Monday, June 25

A Little Art

I'm reading "One Continuous Mistake: Four Noble Truths for Writers" by Gail Sher. Which is an inspired text on approaching writing as meditation (more or less). And it's inspiring me to make art. Indeed the book could apply just as easily to music, scholarship, and a bunch of other things. She says many things about writing and the creative process that are interesting and accurate, but above all her sheer pleasure and intimate honesty in writing are what get to me.

Meanwhile, Gordan noticed a very good sale at my favorite local art store. I now have some better brushes, brush holders, and a palette. My friend Bug explained to me that when mixing colors, the translucense or opacity of the colors will influence what kind of secondary colors will be formed. Here is a tutorial she found me on that subject, which incidentally is part of a series of tutorials on Renaissance miniature painting.

I want to get a couple of dropcloths and some new primary color paints and a good mirror for self portraits, and get to it. The dropcloths are the most essential--I can play with ink before getting the colors. With ink my desire is to simply play with techniques, see what I can glean from books, copy from other pictures, and what I can make up on my own. And how it feels to combine the brush and pen. Also I need some practice in good old representational drawing, I've gotten rusty. With the paints I simply want to do some multicolored self portraits like I used to do with pastels when I was younger.
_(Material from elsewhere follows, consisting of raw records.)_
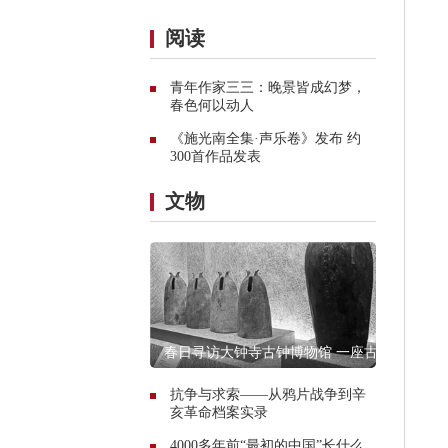
阅读
青年作家三三：晚景皆成幻梦，
春色何以动人
《施光南全集·声乐卷》发布 约
300首作品发表
文物
春日寻访大钟寺古钟博物馆 一座古
寺的谹谹之声
抗争与求索——从鸦片战争到辛
亥革命档案实录
4000多年前“最初的中国”长什么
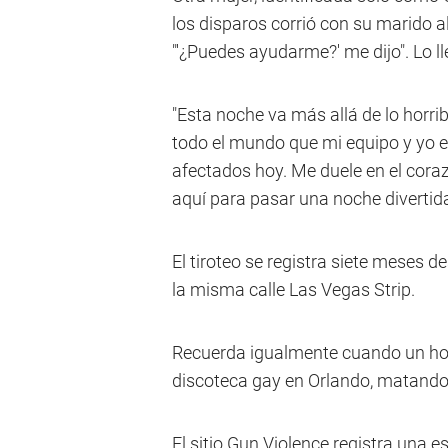
los disparos corrió con su marido a
"'¿Puedes ayudarme?' me dijo". Lo ll
"Esta noche va más allá de lo horrib
todo el mundo que mi equipo y yo 
afectados hoy. Me duele en el cora
aquí para pasar una noche divertida
El tiroteo se registra siete meses 
la misma calle Las Vegas Strip.
Recuerda igualmente cuando un hom
discoteca gay en Orlando, matando 
El sitio Gun Violence registra una e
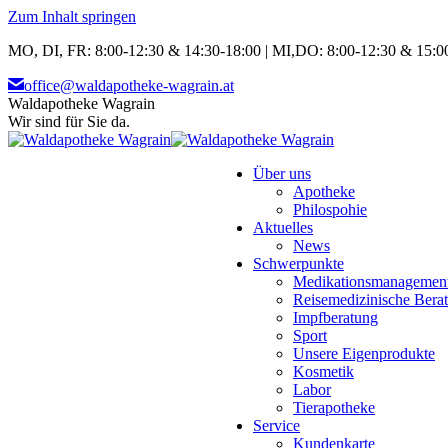
Zum Inhalt springen
MO, DI, FR: 8:00-12:30 & 14:30-18:00 | MI,DO: 8:00-12:30 & 15:00
office@waldapotheke-wagrain.at
Waldapotheke Wagrain
Wir sind für Sie da.
Über uns
Apotheke
Philospohie
Aktuelles
News
Schwerpunkte
Medikationsmanagemen
Reisemedizinische Bera
Impfberatung
Sport
Unsere Eigenprodukte
Kosmetik
Labor
Tierapotheke
Service
Kundenkarte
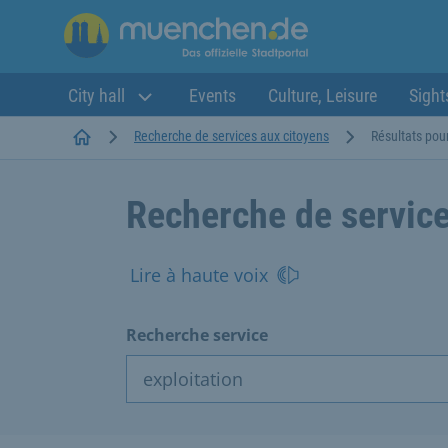
City hall
Events
Culture, Leisure
Sight
Startseite
Recherche de services aux citoyens
Résultats pour
Recherche de service
Lire à haute voix
Recherche service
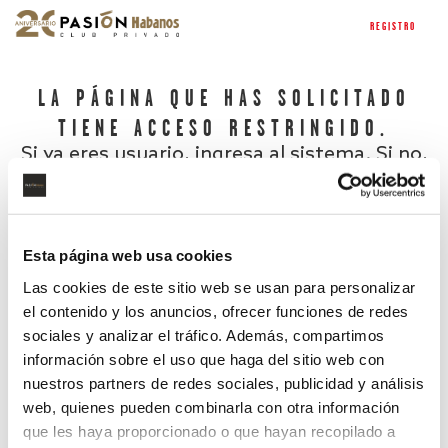
REGISTRO
LA PÁGINA QUE HAS SOLICITADO
TIENE ACCESO RESTRINGIDO.
Si ya eres usuario, ingresa al sistema. Si no,
regístrate.
Esta página web usa cookies
Las cookies de este sitio web se usan para personalizar
el contenido y los anuncios, ofrecer funciones de redes
sociales y analizar el tráfico. Además, compartimos
información sobre el uso que haga del sitio web con
nuestros partners de redes sociales, publicidad y análisis
¿Has olvidado tu contraseña?
web, quienes pueden combinarla con otra información
que les haya proporcionado o que hayan recopilado a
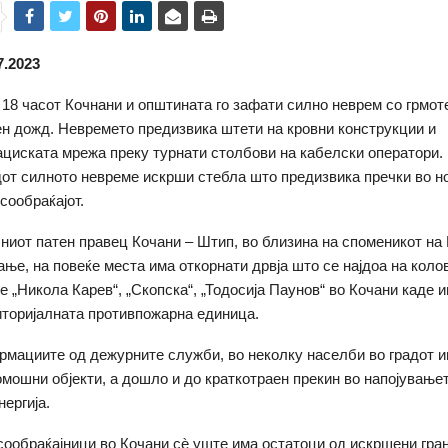
7.2023
18 часот Кочнани и општината го зафати силно неврем со грмот
ен дожд. Невремето предизвика штети на кровни конструкции и
циската мрежа преку турнати столбови на кабелски оператори.
дот силното невреме искрши стебла што предизвика пречки во 
сообраќајот.
ниот патен правец Кочани – Штип, во близина на споменикот на
кање, на повеќе места има откорнати дрвја што се најдоа на коло
те „Никола Карев“, „Скопска“, „Тодосија Паунов“ во Кочани каде 
иторијалната противпожарна единица.
мациите од дежурните служби, во неколку населби во градот и
омошни објекти, а дошло и до краткотраен прекин во напојување
ергија.
сообраќајници во Кочани сѐ уште има остатоци од искршени гран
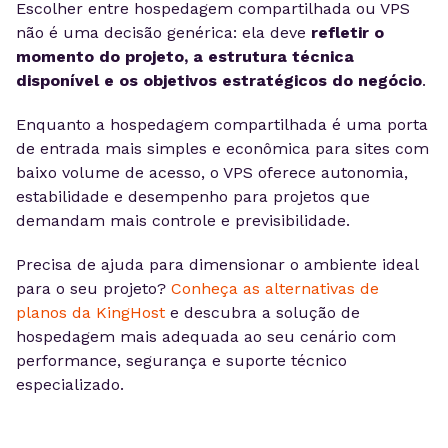
Escolher entre hospedagem compartilhada ou VPS
não é uma decisão genérica: ela deve
refletir o
momento do projeto, a estrutura técnica
disponível e os objetivos estratégicos do negócio
.
Enquanto a hospedagem compartilhada é uma porta
de entrada mais simples e econômica para sites com
baixo volume de acesso, o VPS oferece autonomia,
estabilidade e desempenho para projetos que
demandam mais controle e previsibilidade.
Precisa de ajuda para dimensionar o ambiente ideal
para o seu projeto?
Conheça as alternativas de
planos da KingHost
e descubra a solução de
hospedagem mais adequada ao seu cenário com
performance, segurança e suporte técnico
especializado.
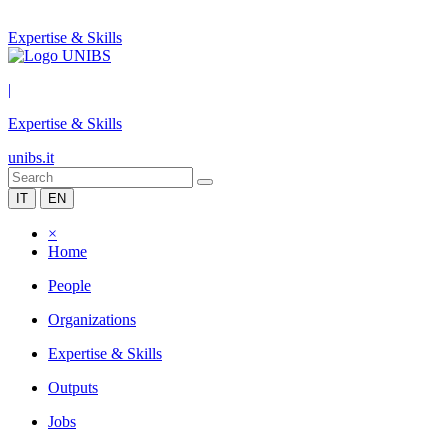
Expertise & Skills
|
Expertise & Skills
unibs.it
IT
EN
×
Home
People
Organizations
Expertise & Skills
Outputs
Jobs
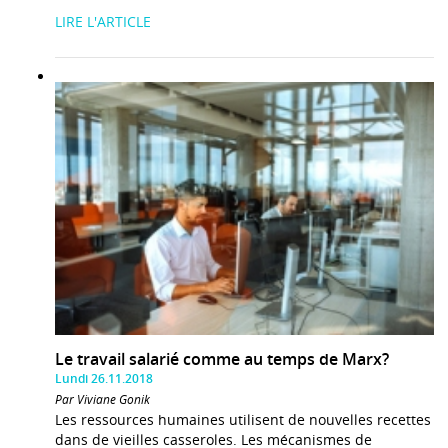
LIRE L'ARTICLE
Le travail salarié comme au temps de Marx?
Lundi 26.11.2018
Par Viviane Gonik
Les ressources humaines utilisent de nouvelles recettes
dans de vieilles casseroles. Les mécanismes de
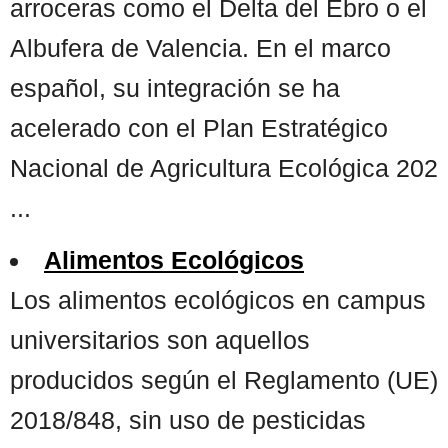
arroceras como el Delta del Ebro o el
Albufera de Valencia. En el marco
español, su integración se ha
acelerado con el Plan Estratégico
Nacional de Agricultura Ecológica 202
...
Alimentos Ecológicos
Los alimentos ecológicos en campus
universitarios son aquellos
producidos según el Reglamento (UE)
2018/848, sin uso de pesticidas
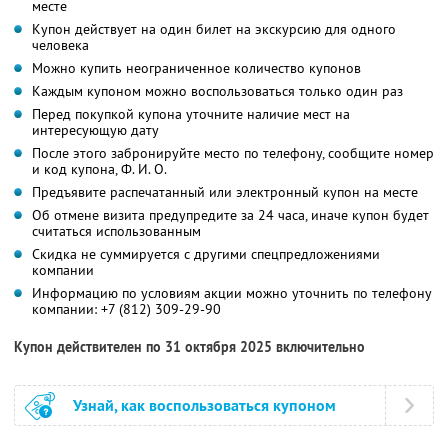
месте
Купон действует на один билет на экскурсию для одного
человека
Можно купить неограниченное количество купонов
Каждым купоном можно воспользоваться только один раз
Перед покупкой купона уточните наличие мест на
интересующую дату
После этого забронируйте место по телефону, сообщите номер
и код купона,
Ф. И. О.
Предъявите распечатанный или электронный купон на месте
Об отмене визита предупредите за 24 часа, иначе купон будет
считаться использованным
Скидка не суммируется с другими спецпредложениями
компании
Информацию по условиям акции можно уточнить по телефону
компании:
+7 (812) 309-29-90
Купон действителен по 31 октября 2025 включительно
Узнай, как воспользоваться купоном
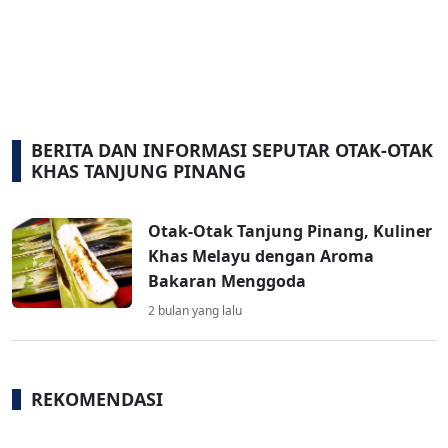
BERITA DAN INFORMASI SEPUTAR OTAK-OTAK
KHAS TANJUNG PINANG
Otak-Otak Tanjung Pinang, Kuliner
Khas Melayu dengan Aroma
Bakaran Menggoda
2 bulan yang lalu
REKOMENDASI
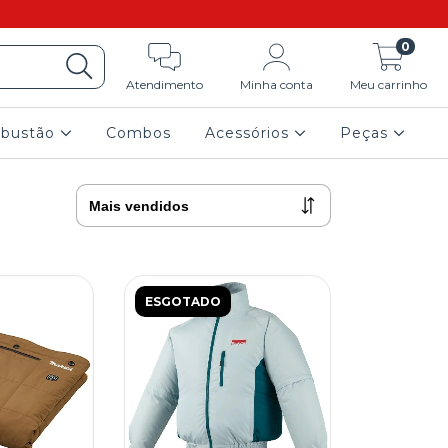
0
Atendimento
Minha conta
Meu carrinho
mbustão
Combos
Acessórios
Peças
ESGOTADO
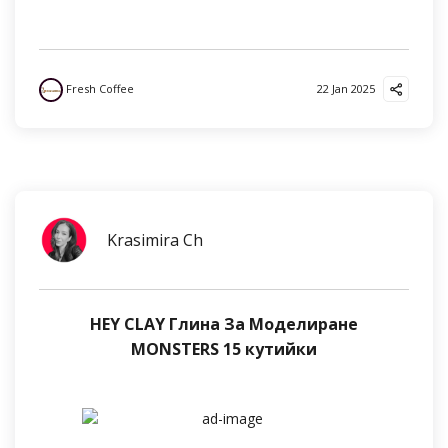
Fresh Coffee
22 Jan 2025
Krasimira Ch
HEY CLAY Глина За Моделиране
MONSTERS 15 кутийки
I'm pondering the stony visage, though. I've been looking through a couple of relatively cheap books I got on Frida Kahlo, the ultimate painter of stony visages. One book relates them to ancient Mayan images. It's also usually the way I would depict faces. It evokes a certain hyperreality, I think. I'm thinking of Giacometti's tiny statues. Perhaps the stoniness expresses a slight trance state, a state of strong focus. It may also hide emotions. Recently I was looking at myself in the mirror, and wondering if I wear that kind of face myself. I'm sure it doesn't come across as stony in my case, more likely blank, or wide-eyed and dull. Regardless, it is often the expression I wear in my own perception. I'm not sure how far I want to take that spirit. Sometimes I feel more like a matured imp, and that might be a good thing to depict too.

I wrote this yesterday:

For so long I wanted an Other to interact with through art. I found it to some extent in the spirits, but they are found outside of art as well, and are more vibrant there. Other humans are absent in art & its atmosphere. They say things like "that's good" "I like that color" "who is it" and "is your painting so sad because you're depressed". That is not the kind of interaction I was looking for. Now I understand, spiritually-viscerally, that I can interact with myself through art. This is what I did as a teenager when I was alone. Later I thought I should grow beyond that, finally I realize I grow into it.

I only barely mentioned the exact thing that I was trying to say. That may be for the best. Anyway if I had a scanner I'd show you the doodle I made while testing my old paints...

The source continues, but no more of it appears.